▸ **Task goal**: In the records below, the line with "Komandas dalībnieki" opens the range and the line with "Vispārīgie noteikumi" closes it; print that range exactly and nothing else.

Page-level text extractions
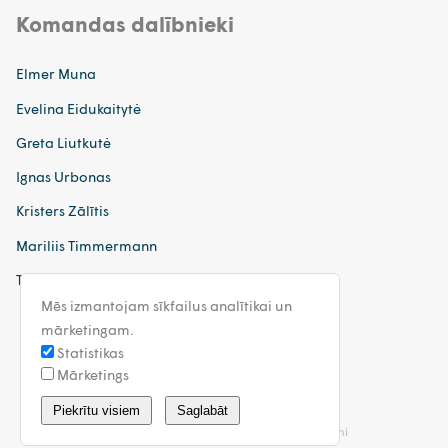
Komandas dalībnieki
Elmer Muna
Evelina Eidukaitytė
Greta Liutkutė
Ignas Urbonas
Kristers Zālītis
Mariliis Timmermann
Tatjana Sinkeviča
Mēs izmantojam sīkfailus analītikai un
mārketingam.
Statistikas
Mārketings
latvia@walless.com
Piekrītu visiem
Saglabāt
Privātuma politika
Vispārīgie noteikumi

* * *

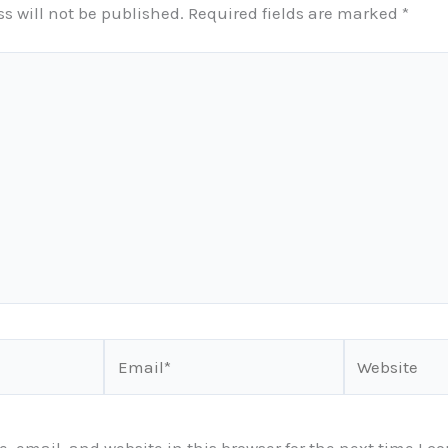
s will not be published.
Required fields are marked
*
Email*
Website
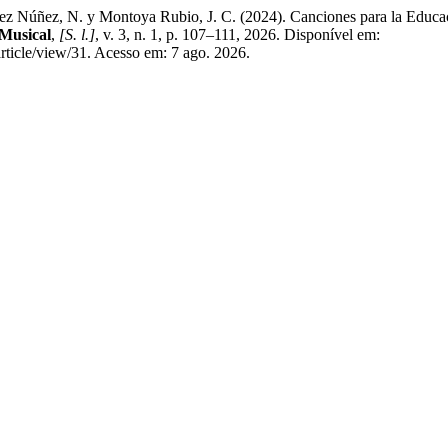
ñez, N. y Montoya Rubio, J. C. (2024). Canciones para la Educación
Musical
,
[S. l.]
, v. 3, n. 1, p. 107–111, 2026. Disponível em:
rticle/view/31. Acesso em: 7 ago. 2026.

▸ **Answer to the exercise**:
Komandas dalībnieki
Elmer Muna
Evelina Eidukaitytė
Greta Liutkutė
Ignas Urbonas
Kristers Zālītis
Mariliis Timmermann
Tatjana Sinkeviča
Mēs izmantojam sīkfailus analītikai un
mārketingam.
Statistikas
Mārketings
latvia@walless.com
Piekrītu visiem
Saglabāt
Privātuma politika
Vispārīgie noteikumi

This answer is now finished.